Families Win Settlement Against Vermont Education Officials

Families Win Settlement Against Vermont Education Officials

For more than two decades, families who chose to send their children to religious schools were shut out of a state program available to other families with children in public or secular private schools. Vermont officials have announced that is changing. 

In light of two recent lawsuits, Vermont has agreed to apply the state’s tuition benefit program to both public and faith-based private schools. 

Vermont’s Town Tuition Program provides tuition benefits for students who live in towns without public schools. The towns pay tuition to other schools on behalf of their students instead of maintaining a public high school. Parents could use this benefit to pay for their children to enroll at any public school or approved secular private school they chose. But parents were prohibited from using the funds to pay enrollment costs for their children to attend religious schools. 

This policy was the basis of two lawsuits filed on behalf of several families and the Diocese of Burlington against Vermont Education Secretary Daniel French and several school districts. 

In court filings late Wednesday, Alliance Defending Freedom (ADF) attorneys favorably settled the two lawsuits—A.H. v. French and E.W. v. French—after the U.S. District Court for the District of Vermont entered a stipulated judgment enforcing the settlement agreement.

“All parents should be able to send their kids to schools that are the best fit for them, and the First Amendment protects parents’ right to choose religious schools,” said ADF Legal Counsel Paul Schmitt. “For more than two decades, Vermont unlawfully excluded religious schools and their students from public benefits, essentially eliminating school choice for many parents in the state. As the U.S. Supreme Court recently concluded in Carson v. Makin, the government cannot eliminate families’ benefits just because they choose to use those benefits at religious schools that provide religious instruction.”

The high court ruled 6-3 in Carson v. Makin that the state of Maine could not prohibit parents from using a state tuition program to send their children to private religious schools. 
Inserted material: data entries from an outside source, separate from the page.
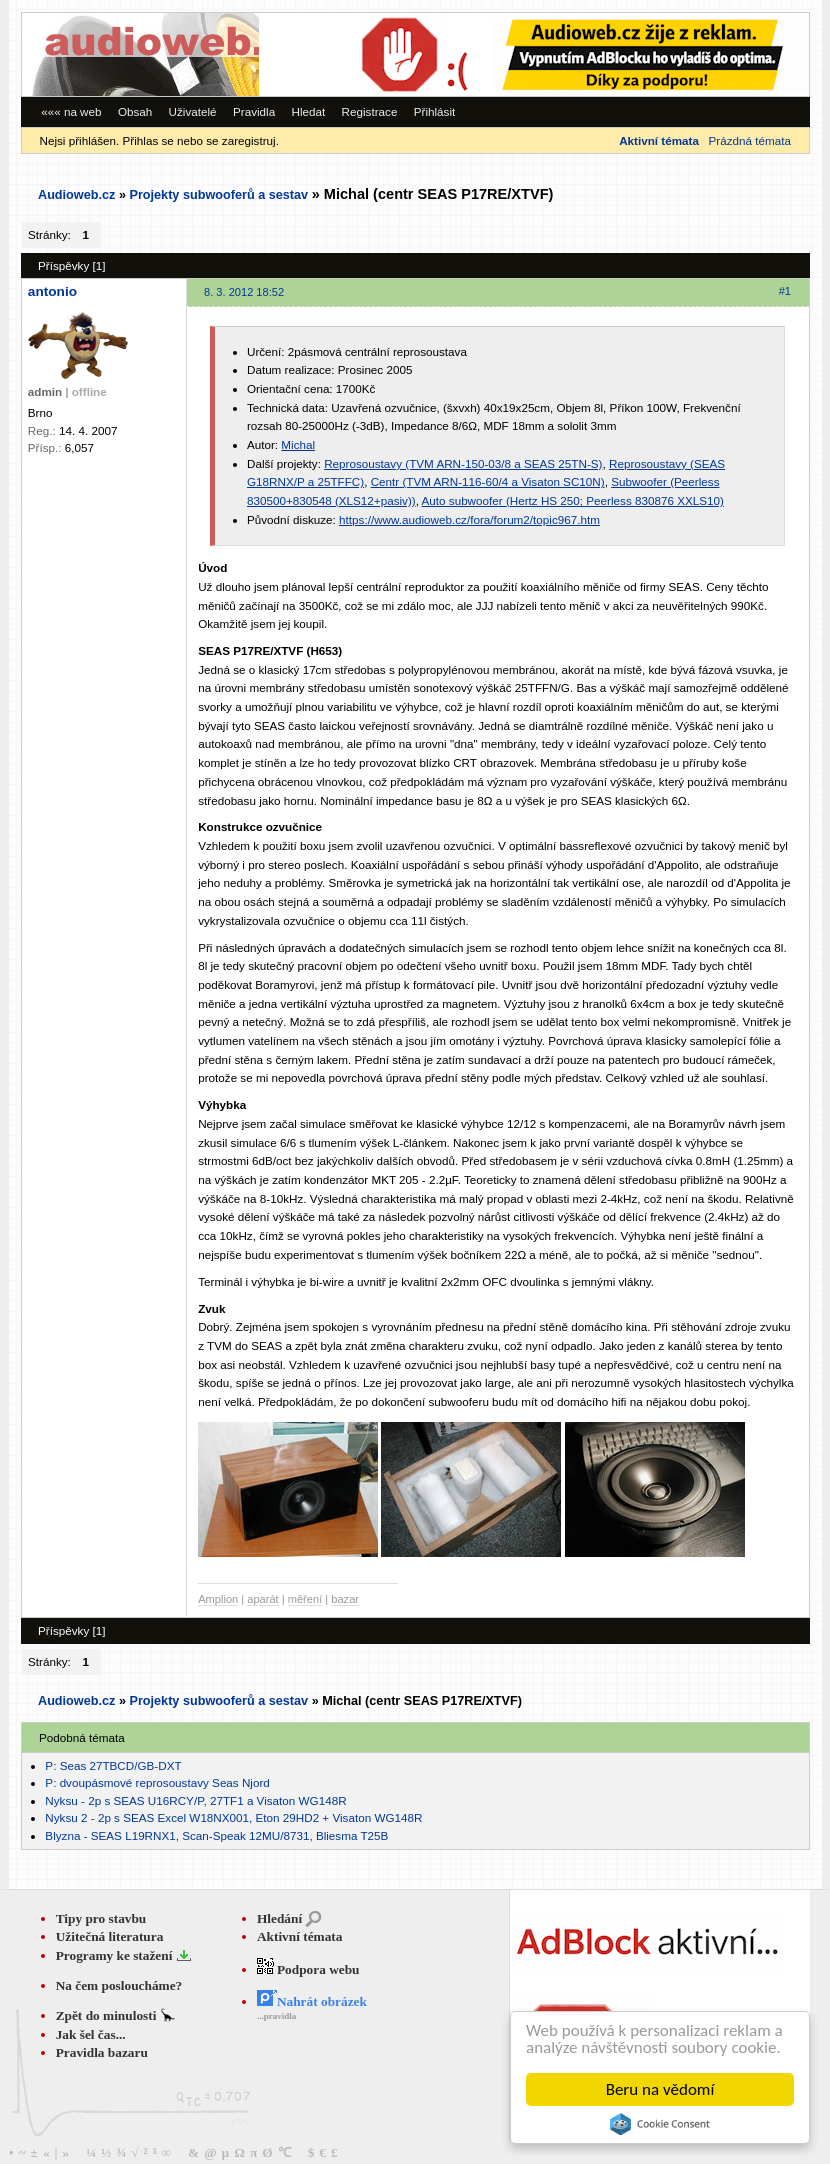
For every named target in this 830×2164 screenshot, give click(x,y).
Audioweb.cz (76, 195)
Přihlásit (435, 111)
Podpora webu (308, 1969)
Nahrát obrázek (312, 2001)
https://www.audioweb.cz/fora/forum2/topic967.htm (469, 519)
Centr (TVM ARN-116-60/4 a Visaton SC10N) (488, 481)
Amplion (218, 1599)
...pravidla (276, 2016)
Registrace (370, 111)
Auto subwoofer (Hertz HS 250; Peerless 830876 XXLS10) (573, 500)
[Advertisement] (534, 54)
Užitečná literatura (110, 1936)
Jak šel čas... (91, 2034)
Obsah (135, 111)
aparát (262, 1599)
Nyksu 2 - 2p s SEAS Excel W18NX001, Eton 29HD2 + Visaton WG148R (233, 1817)
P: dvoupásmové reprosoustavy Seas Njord (157, 1782)
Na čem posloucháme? (119, 1985)
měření (305, 1599)
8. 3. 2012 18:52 (244, 292)
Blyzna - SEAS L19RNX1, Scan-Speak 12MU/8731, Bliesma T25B (216, 1835)
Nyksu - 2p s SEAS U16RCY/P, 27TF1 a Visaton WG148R (195, 1800)
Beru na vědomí (660, 2089)
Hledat (308, 111)
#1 (785, 291)
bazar (345, 1599)
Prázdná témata (750, 140)
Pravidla (254, 111)
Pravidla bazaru (102, 2052)
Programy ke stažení (116, 1955)
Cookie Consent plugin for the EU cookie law (660, 2124)
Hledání (279, 1918)
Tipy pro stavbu (101, 1918)
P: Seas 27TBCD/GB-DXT (113, 1765)
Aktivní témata (300, 1936)
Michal (298, 444)
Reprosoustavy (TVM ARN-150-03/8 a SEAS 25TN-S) (463, 463)
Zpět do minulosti (108, 2015)
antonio (52, 291)
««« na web (71, 111)
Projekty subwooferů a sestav (218, 195)
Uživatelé (193, 111)
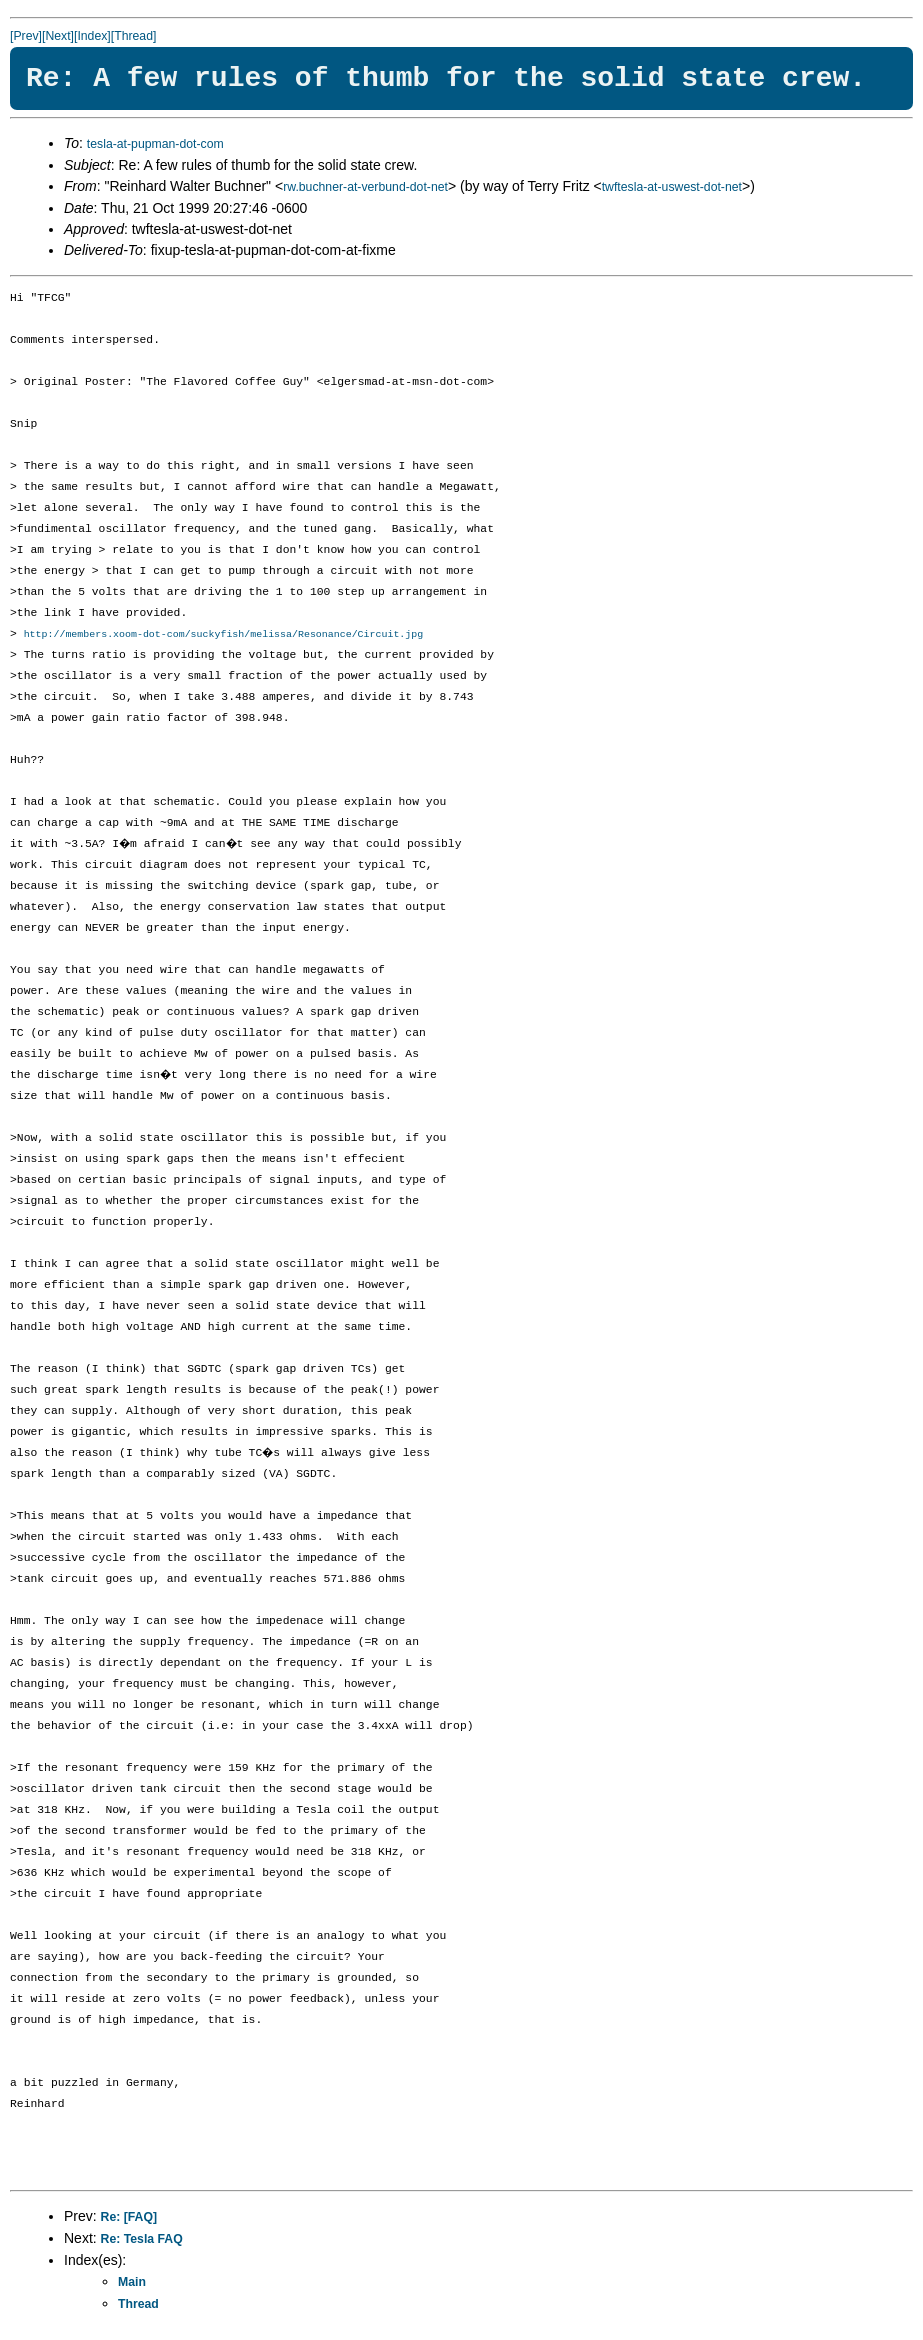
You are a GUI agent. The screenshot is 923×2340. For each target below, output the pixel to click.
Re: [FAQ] (129, 2218)
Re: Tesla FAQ (142, 2240)
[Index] (92, 36)
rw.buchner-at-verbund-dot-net (365, 187)
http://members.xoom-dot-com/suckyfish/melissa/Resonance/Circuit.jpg (224, 635)
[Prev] (26, 36)
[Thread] (134, 36)
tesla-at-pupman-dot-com (155, 144)
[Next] (58, 36)
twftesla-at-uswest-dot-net (672, 187)
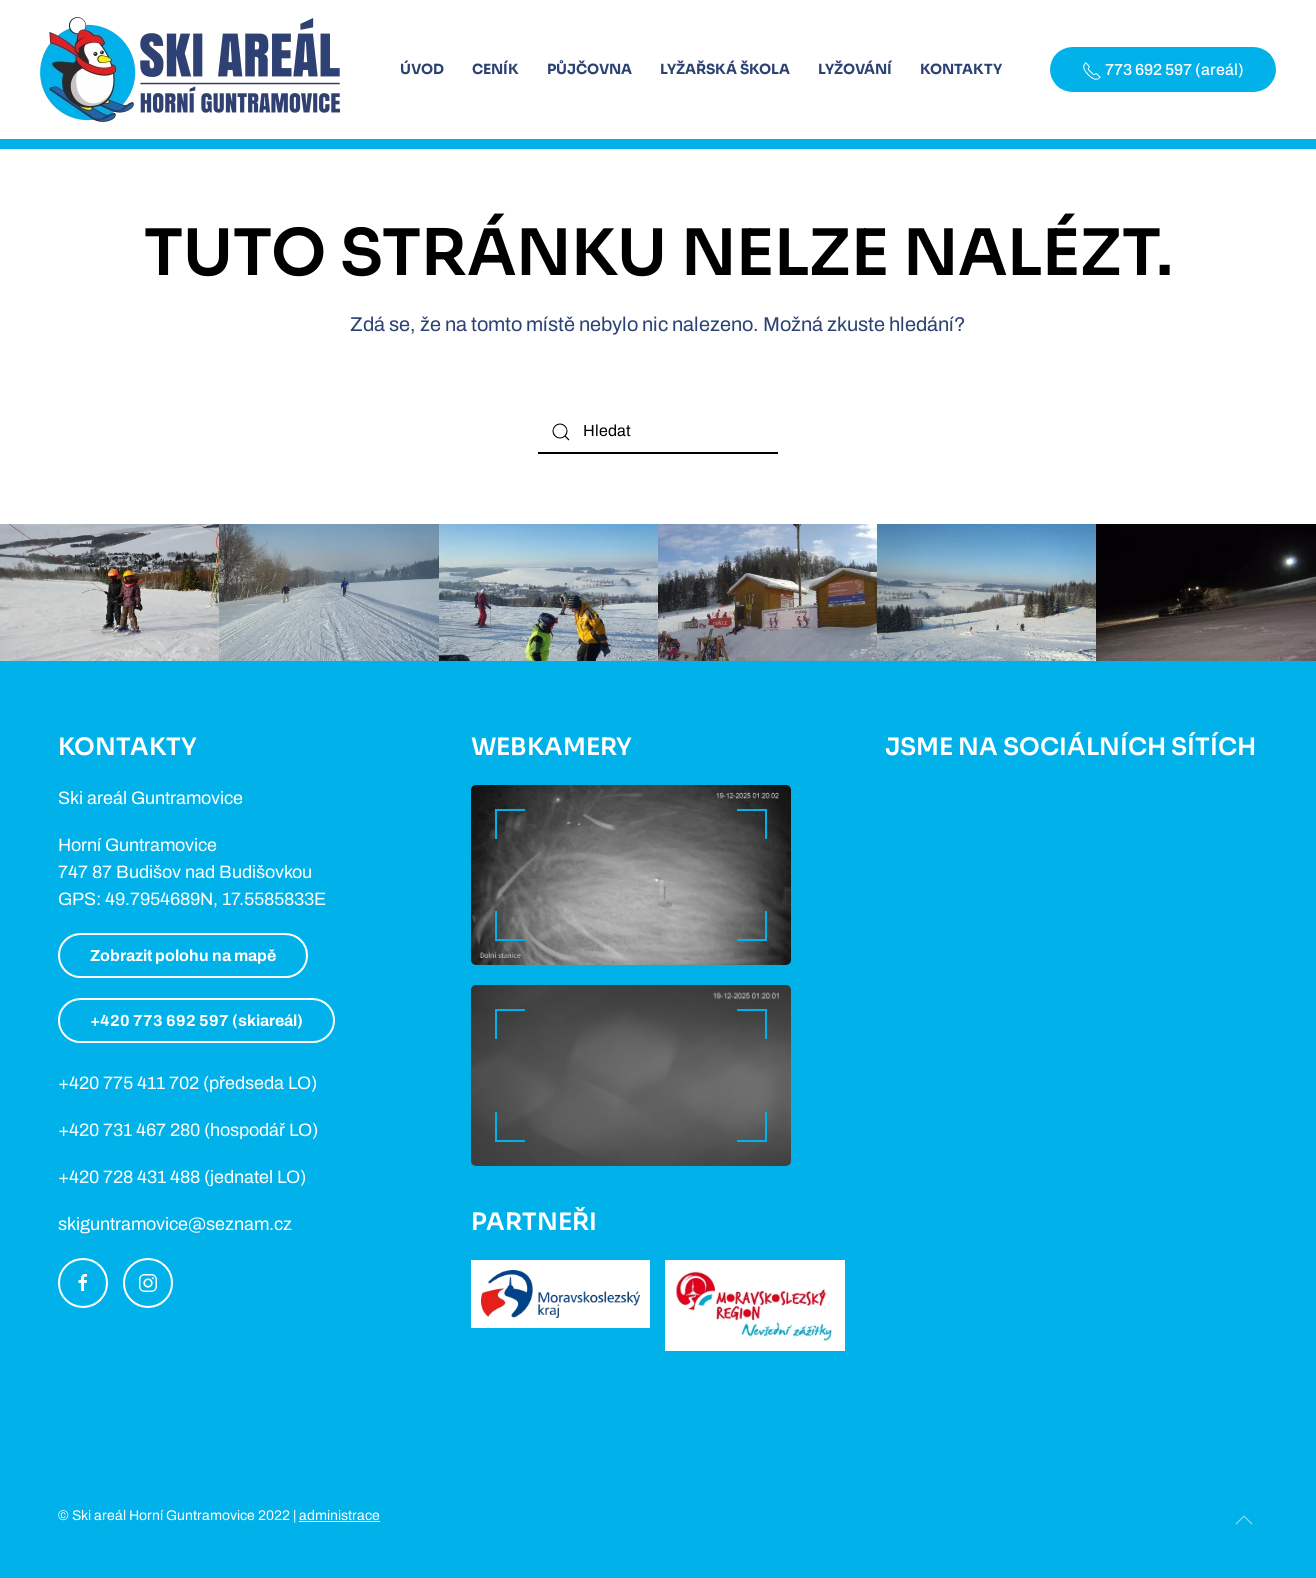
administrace (339, 1515)
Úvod (422, 69)
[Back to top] (1244, 1520)
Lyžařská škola (725, 69)
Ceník (495, 69)
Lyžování (855, 69)
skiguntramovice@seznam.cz (175, 1224)
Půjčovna (589, 69)
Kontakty (961, 69)
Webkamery (551, 747)
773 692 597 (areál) (1163, 71)
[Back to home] (190, 69)
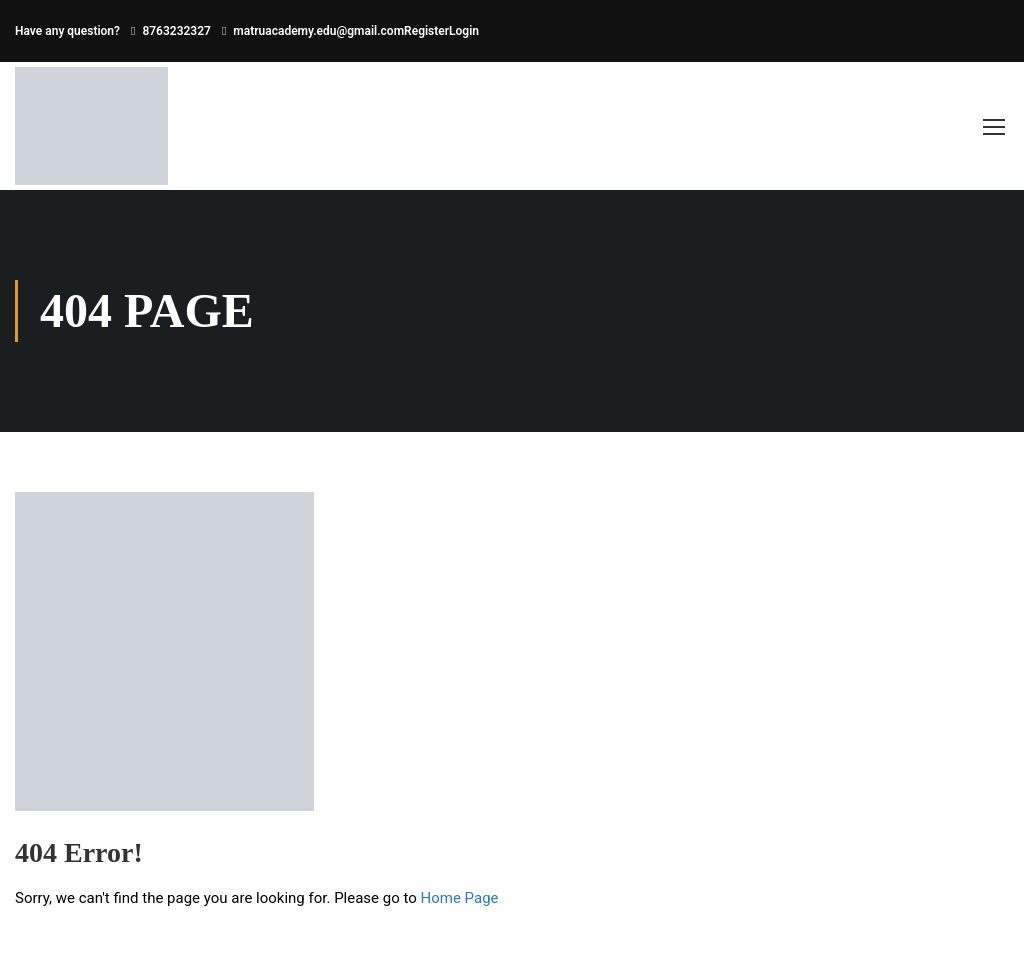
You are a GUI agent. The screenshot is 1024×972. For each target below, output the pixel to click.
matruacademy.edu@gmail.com (318, 31)
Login (464, 31)
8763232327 (176, 31)
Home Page (460, 898)
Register (426, 31)
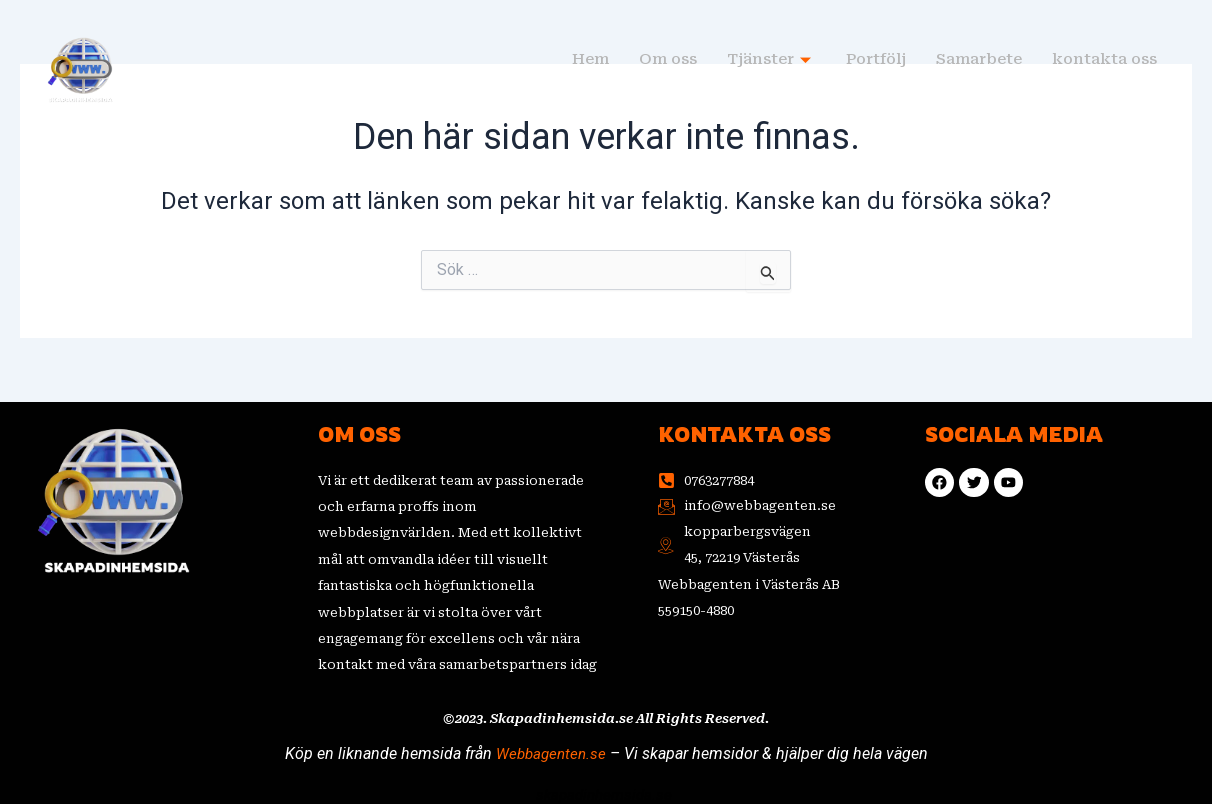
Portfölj (876, 60)
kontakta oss (1104, 60)
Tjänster (771, 60)
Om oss (668, 60)
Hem (590, 60)
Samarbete (979, 60)
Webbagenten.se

As part of the Vermont settlements, state and local government officials agreed that based on the Carson decision, Vermont’s requirement is unconstitutional and unenforceable. Vermont’s Agency of Education issued a letter to local school districts on Sept. 13, informing them that the First Amendment requires districts to treat tuition requests for religious schools the same as secular school tuition requests. The letter also informed school districts that they cannot penalize religious schools for giving scholarships to students who aren’t eligible for the tuition program. As a result of the stipulated judgment, the education secretary and school districts are prohibited from enforcing Vermont’s discriminatory law. The school districts are also required to process families’ tuition requests fairly.

The settlement also means that the plaintiff families who requested tuition but were wrongly denied by their school districts will be reimbursed for the tuition they paid out-of-pocket. The school districts will reimburse the plaintiff families directly; other families will have the opportunity to request reimbursement from the school districts. The state of Vermont and the school districts will also pay the families’ attorneys’ fees. In light of the settlement, ADF attorneys filed a stipulation of dismissal Wednesday in E.W. v. French and A.H. v. French.

“We are thankful the local school districts decided to do the right thing and give families the benefits they were entitled to,” Schmitt continued. “Many of these families made great sacrifices to provide their kids with a faith-based education and we hope even delayed benefits can provide some financial help.”